The Infinity Popcorn War

One out of every three conversations I've had this week has begun with this question: "When are you seeing the new 'Avengers'?"

It hadn't been my intention to see "Avengers: Endgame" on opening weekend. I'm a wait-a-few-weeks-until-the-crowds-die-down kind of person. Actually, I'm more of a wait-a-few-months-until-it's-out-on-DVD-and-the-library-has-it-in-stock kind of person.

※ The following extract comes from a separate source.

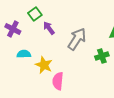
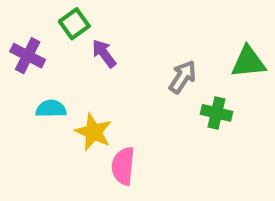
gray arrow: (77, 39) -> (183, 77), moved, size x0.7
green cross: (102, 56) -> (217, 113), turned 32

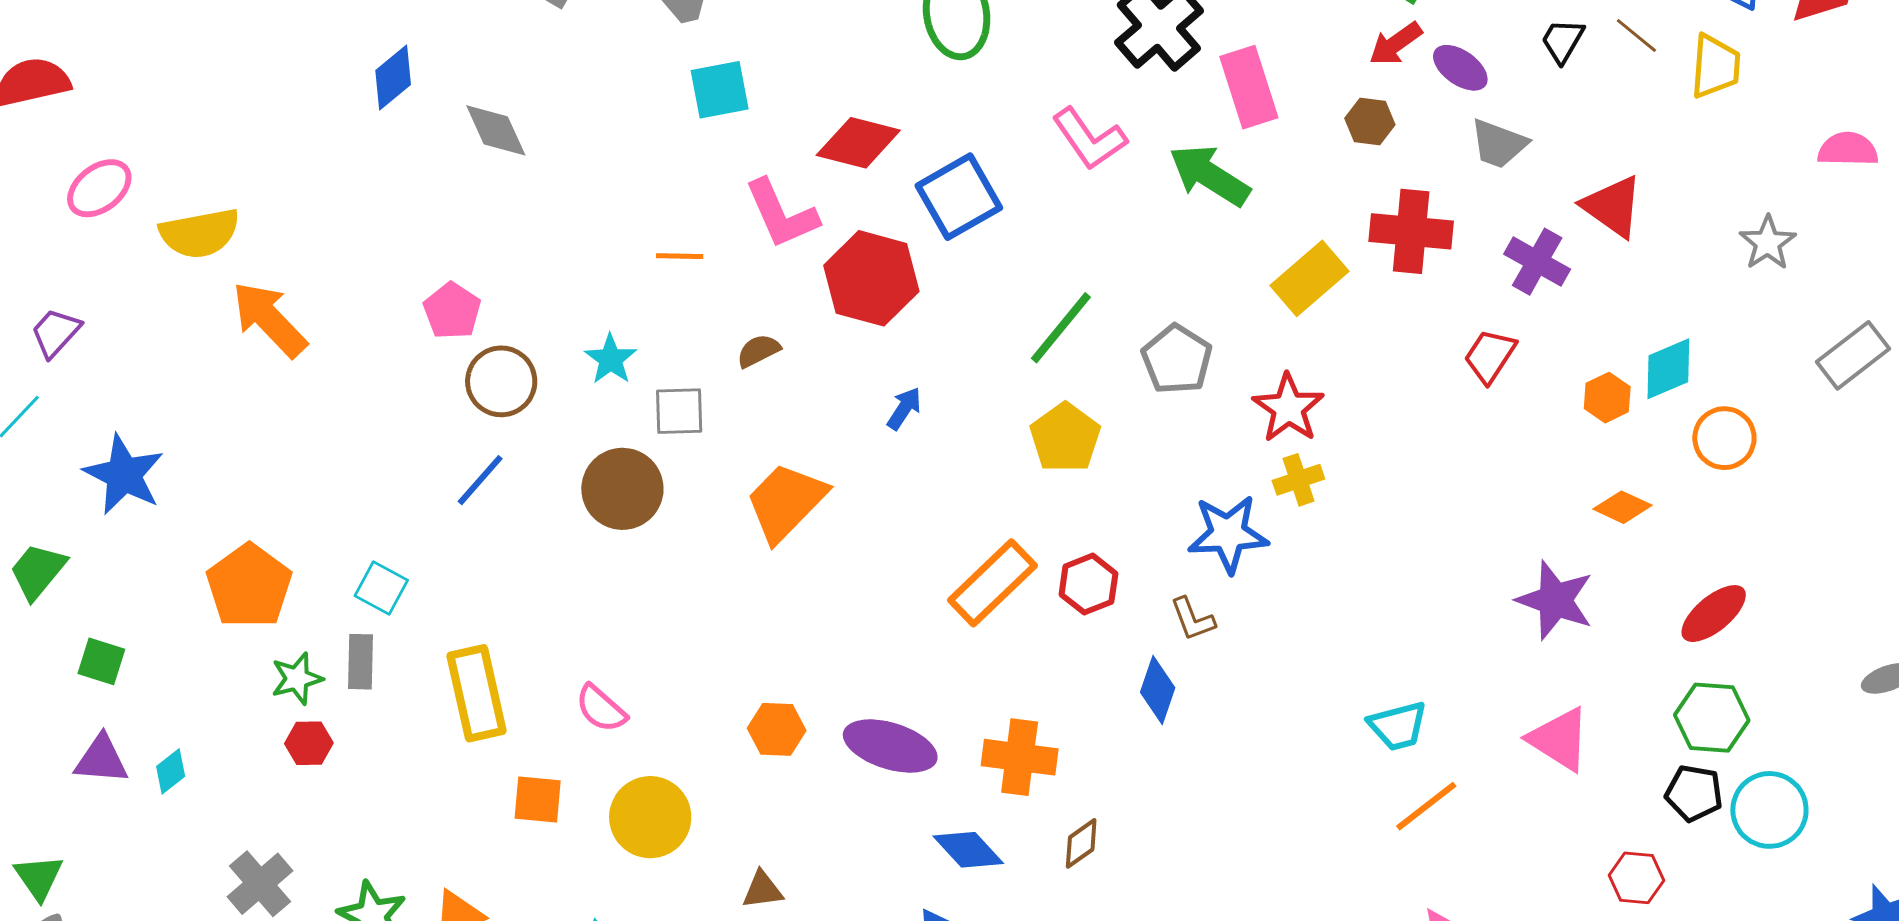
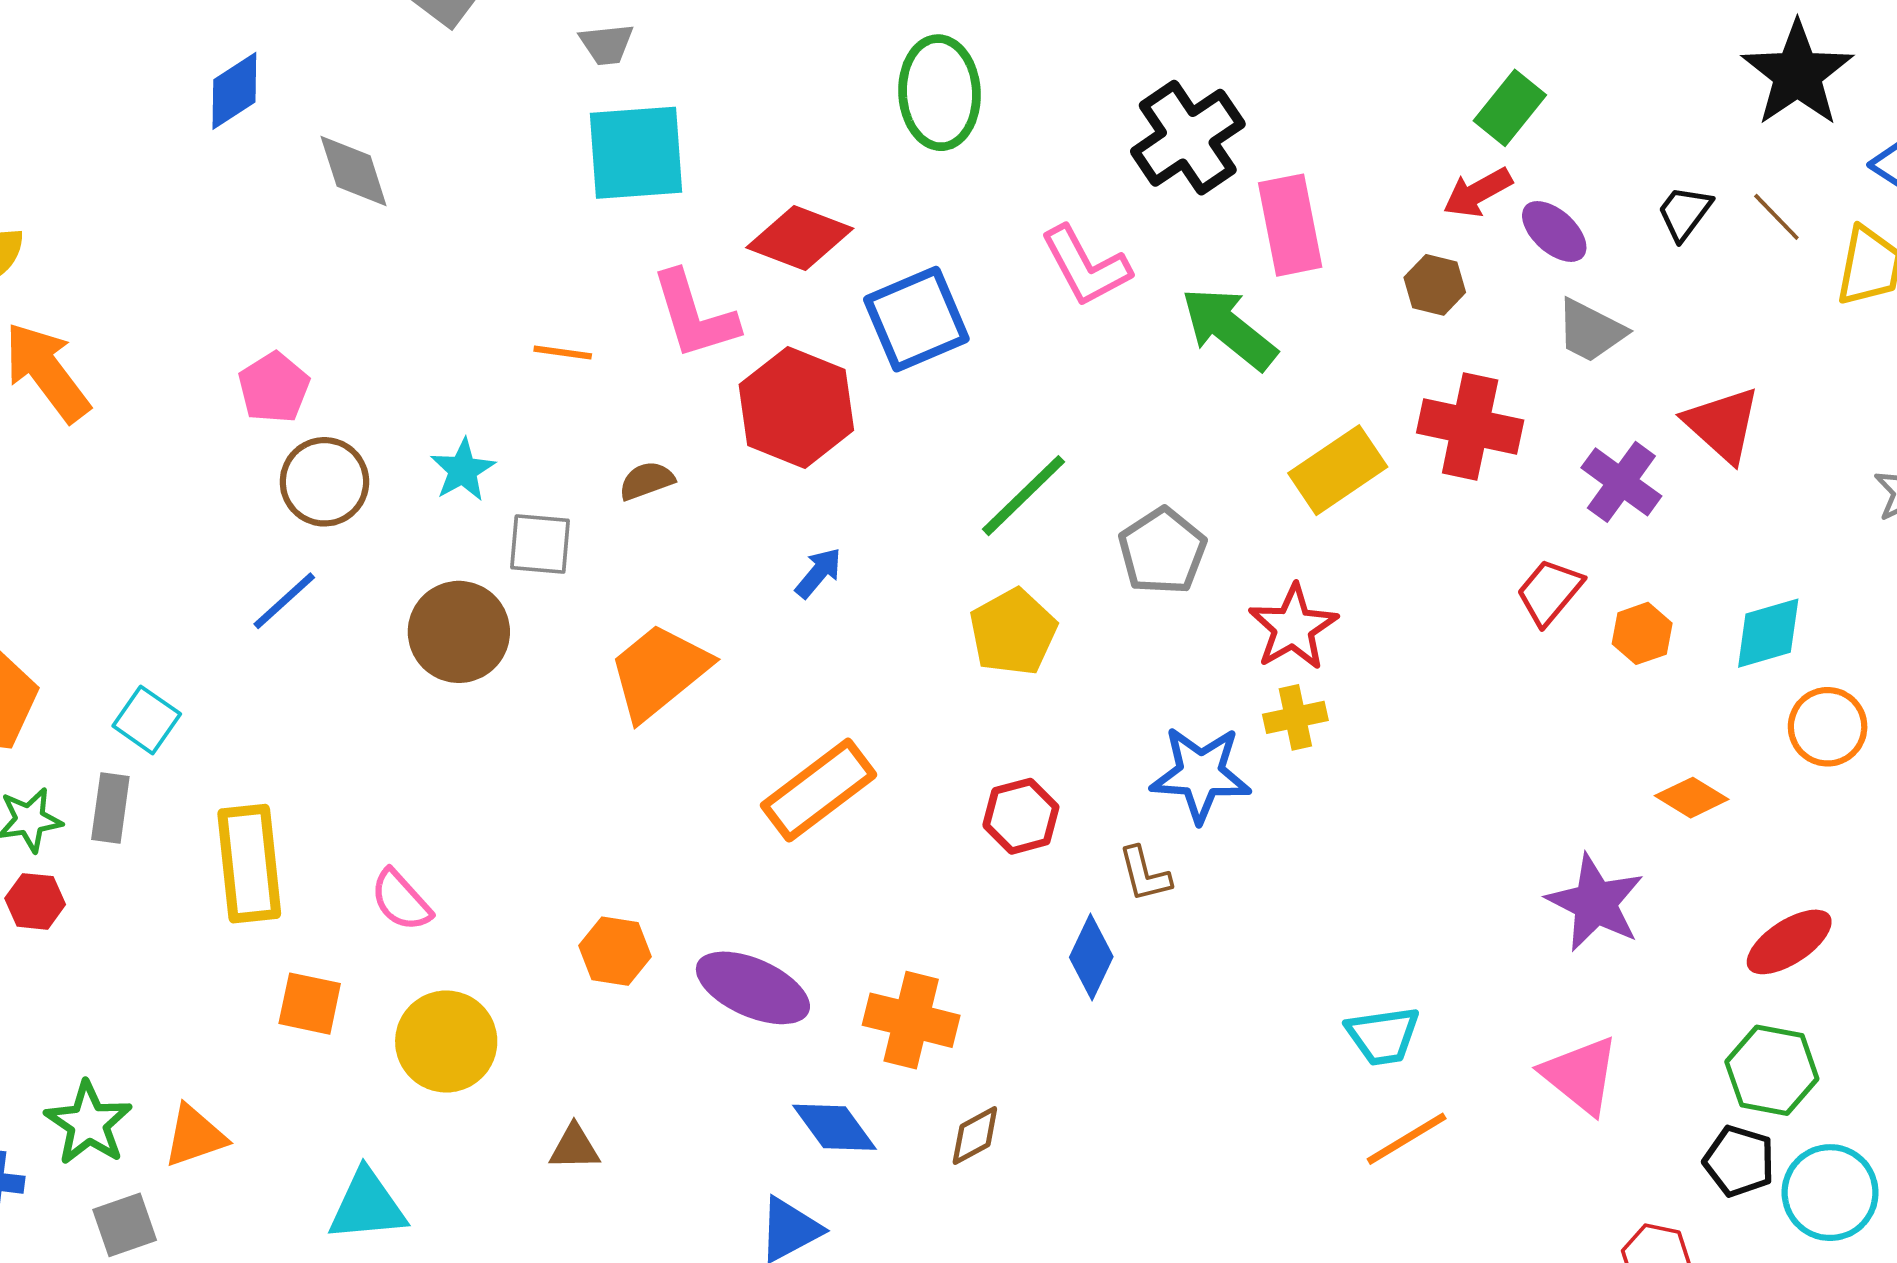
cyan square: (720, 90) -> (636, 153), size x1.4
orange hexagon: (1607, 398) -> (1642, 633), moved
orange rectangle: (992, 583) -> (819, 790), moved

I decided today I would make a rare exception for "Endgame." I was worried that by next week I would accidentally read spoilers on the internet, or, worse, purposely read spoilers on the internet. I do not trust myself. I watched "Aquaman" last night — a half-hour in, I picked up my phone and read the entire plot on Wikipedia. (I also needed to make sure that that was Dolph Lundgren with red hair in the movie. It was.)

I booked a ticket for "Avengers" on Fandango and chose my seat: M5. (Who else is seeing the new "Avengers" from M5 this weekend?) Strangely, I also booked a flight today, and I did not have the option to choose my own seat for that. Why is it that I can reserve a seat with a $10 movie ticket but not with a $100 plane ticket? The plane isn't even going to be showing "Avengers." 

I'm seeing "Avengers" solo. I didn't get a ticket for my wife, since she has other plans. Believe me, I wish I was seeing the movie with my wife. She offers me great protection when I'm at the movies, which I discovered when we saw the last "Avengers" film, "Infinity War," together. 

She left the theater just as the credits began to roll; she had to run somewhere. Not even a minute later, I felt a piece of popcorn hit my head. Then another. And then another. 

A large group of kids had been sitting directly behind us during the movie, making noise, doing the things that kids do when they're at the movies. But they apparently decided to wait until I was alone before starting an infinity popcorn war.

What could I do? They were kids. I couldn't fight back with popcorn. I'd already eaten all of the popcorn in my bucket.

What I really wanted to do was some version of this:


Instead, I calmly walked toward the back of the theater, settling into an empty seat so I could continue to watch the credits. 

Before I see "Avengers: Endgame," alone, on opening weekend, I'd like to offer this reminder to all of the kids who have tickets to the same screening: Shane demands your silence (and your best behavior).